[Information given — start]

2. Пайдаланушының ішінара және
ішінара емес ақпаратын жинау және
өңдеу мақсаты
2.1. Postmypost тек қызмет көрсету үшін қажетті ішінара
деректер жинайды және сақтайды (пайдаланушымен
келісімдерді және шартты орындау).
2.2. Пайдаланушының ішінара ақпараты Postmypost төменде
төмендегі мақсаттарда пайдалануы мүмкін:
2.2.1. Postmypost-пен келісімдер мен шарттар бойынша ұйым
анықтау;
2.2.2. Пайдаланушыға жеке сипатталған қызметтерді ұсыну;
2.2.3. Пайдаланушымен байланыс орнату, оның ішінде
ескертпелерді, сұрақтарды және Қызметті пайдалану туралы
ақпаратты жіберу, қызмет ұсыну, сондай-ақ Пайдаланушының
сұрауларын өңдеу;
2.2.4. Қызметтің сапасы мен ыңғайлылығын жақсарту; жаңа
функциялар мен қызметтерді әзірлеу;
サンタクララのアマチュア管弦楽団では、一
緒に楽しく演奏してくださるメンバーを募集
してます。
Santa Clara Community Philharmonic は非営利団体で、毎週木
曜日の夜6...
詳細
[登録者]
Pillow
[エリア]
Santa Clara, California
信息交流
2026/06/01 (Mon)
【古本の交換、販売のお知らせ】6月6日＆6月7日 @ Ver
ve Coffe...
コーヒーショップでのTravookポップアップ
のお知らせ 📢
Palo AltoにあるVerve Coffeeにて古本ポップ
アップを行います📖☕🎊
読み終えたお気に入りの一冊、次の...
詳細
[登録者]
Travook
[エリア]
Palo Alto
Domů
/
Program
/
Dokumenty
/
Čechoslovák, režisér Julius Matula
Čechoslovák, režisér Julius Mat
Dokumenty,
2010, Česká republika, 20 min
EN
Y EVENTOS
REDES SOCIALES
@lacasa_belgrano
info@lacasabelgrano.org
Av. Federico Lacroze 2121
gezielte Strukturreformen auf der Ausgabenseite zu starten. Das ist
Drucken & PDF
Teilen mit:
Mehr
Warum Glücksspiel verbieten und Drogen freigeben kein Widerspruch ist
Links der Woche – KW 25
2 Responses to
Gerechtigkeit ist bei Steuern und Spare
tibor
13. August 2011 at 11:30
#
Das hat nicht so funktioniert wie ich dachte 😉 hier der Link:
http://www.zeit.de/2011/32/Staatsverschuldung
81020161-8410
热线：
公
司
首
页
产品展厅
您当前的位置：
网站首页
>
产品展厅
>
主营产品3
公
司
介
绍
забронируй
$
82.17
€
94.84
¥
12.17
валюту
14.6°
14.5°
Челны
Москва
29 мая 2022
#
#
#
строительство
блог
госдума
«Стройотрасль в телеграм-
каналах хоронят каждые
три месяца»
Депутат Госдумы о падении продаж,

[Information given — finish]

Brief → Would you please reproduce the records above exactly, only from their first line through the line holding "2.2.2. Пайдаланушыға жеке", with both ends included?

Written solution →
2. Пайдаланушының ішінара және
ішінара емес ақпаратын жинау және
өңдеу мақсаты
2.1. Postmypost тек қызмет көрсету үшін қажетті ішінара
деректер жинайды және сақтайды (пайдаланушымен
келісімдерді және шартты орындау).
2.2. Пайдаланушының ішінара ақпараты Postmypost төменде
төмендегі мақсаттарда пайдалануы мүмкін:
2.2.1. Postmypost-пен келісімдер мен шарттар бойынша ұйым
анықтау;
2.2.2. Пайдаланушыға жеке сипатталған қызметтерді ұсыну;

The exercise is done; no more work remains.